«Давно я здесь не был», — говорил себе Блюм, оглядываясь по сторонам. Массовый отдел Дворца культуры профтехобразования находился на четвертом этаже. Поднимаясь вверх по лестнице, Блюм замедлял шаг на каждом этаже, припоминая что-то давнишнее, прожитое. Дворец этот отгрохали в конце семидесятых, но мало что изменилось во внутреннем и внешнем его убранстве. Все так же фасад украшает тяжелый, мощный барельеф, представляющий систему профтехобразования в виде какой-то нелепой космической фантасмагории. «Есть три мировые системы, — любил говаривать в былые времена директор Мишиного училища, — система капитализма, система социализма и система профтехобразования!» Теперь Дворец не имел к этой системе никакого отношения, остались лишь название и барельеф на фасаде. И все-таки кое-какие изменения были — на торце здания повесили «памятную доску», из которой случайный прохожий черпал информацию о том, что такого-то числа, такого-то года «здесь выступал Андрей Сахаров». Но, видно, какой-то прокоммунистически настроенный прохожий не пожелал черпать подобную информацию и чем-то тяжелым расколол доску пополам.

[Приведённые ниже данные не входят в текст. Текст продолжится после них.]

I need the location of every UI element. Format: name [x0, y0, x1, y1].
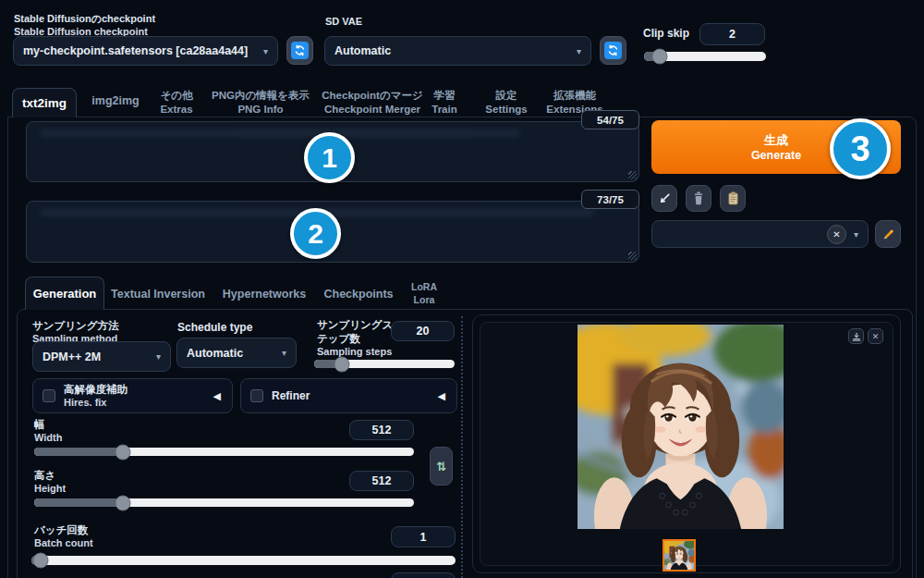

В административной части Дворца Блюм чаще всего посещал третий этаж, где располагался военно-патриотический отдел. Отделом тогда руководила Белла Гольберг. Помимо своей текущей работы она устраивала во Дворце слеты оперативных отрядов, поэтому с Мишей общалась часто. Она любила поболтать с ним об Израиле. Они перебирали своих знакомых и родственников, отбывших на «землю обетованную», пересказывали их письма, горькие и веселые, а иногда чванливые. Однажды Белла «с горящим взором и пламенем в груди» призналась ему, что никогда не покинет Россию. Блюм же не делал подобных заявлений, что давало ей право при каждой новой встрече спрашивать Мишу:
— Ты собираешься в священный город Ершалаим?
— Только после тебя, Беллочка, — парировал он.
Идя на встречу с Преображенской, он не удержался от искушения заглянуть в военно-патриотический отдел. «Года три не видел Беллу», — подсчитал он на ходу.
Кабинета Миша не узнал — компьютер на компьютере! Ему навстречу поднялась из-за дисплея миловидная голубоглазая блондинка.
— Вы кого-то ищете? — улыбнулась она ему, очаровав до дрожи в коленях.
— Вас, — неожиданно признался он, — вы мне сегодня приснились в Эдемском саду — мы вместе вкушали запретный плод, — и с тех пор я места себе не нахожу.
— Красиво, — без всякой романтики в голосе отметила девушка и вернулась за дисплей. — Простите, Адам, но у меня срочная работа. — Больше она на него не взглянула.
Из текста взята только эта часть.